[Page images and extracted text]
________________________

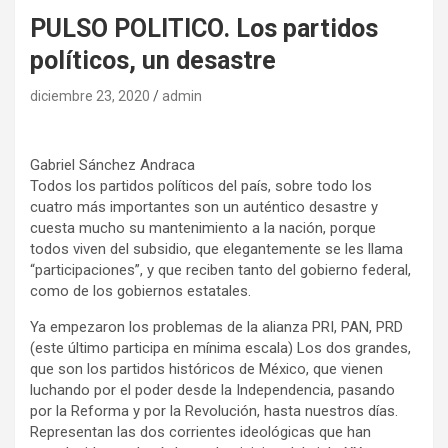
PULSO POLITICO. Los partidos
políticos, un desastre
diciembre 23, 2020
admin
Gabriel Sánchez Andraca
Todos los partidos políticos del país, sobre todo los
cuatro más importantes son un auténtico desastre y
cuesta mucho su mantenimiento a la nación, porque
todos viven del subsidio, que elegantemente se les llama
“participaciones”, y que reciben tanto del gobierno federal,
como de los gobiernos estatales.
Ya empezaron los problemas de la alianza PRI, PAN, PRD
(este último participa en mínima escala) Los dos grandes,
que son los partidos históricos de México, que vienen
luchando por el poder desde la Independencia, pasando
por la Reforma y por la Revolución, hasta nuestros días.
Representan las dos corrientes ideológicas que han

________________________

Repeat only the stretch of lines that opens with the line containing "cuatro más importantes" and closes with the final line of the entries, both included, exactly as written.

▶ ANSWER TO THIS TASK:
cuatro más importantes son un auténtico desastre y
cuesta mucho su mantenimiento a la nación, porque
todos viven del subsidio, que elegantemente se les llama
“participaciones”, y que reciben tanto del gobierno federal,
como de los gobiernos estatales.
Ya empezaron los problemas de la alianza PRI, PAN, PRD
(este último participa en mínima escala) Los dos grandes,
que son los partidos históricos de México, que vienen
luchando por el poder desde la Independencia, pasando
por la Reforma y por la Revolución, hasta nuestros días.
Representan las dos corrientes ideológicas que han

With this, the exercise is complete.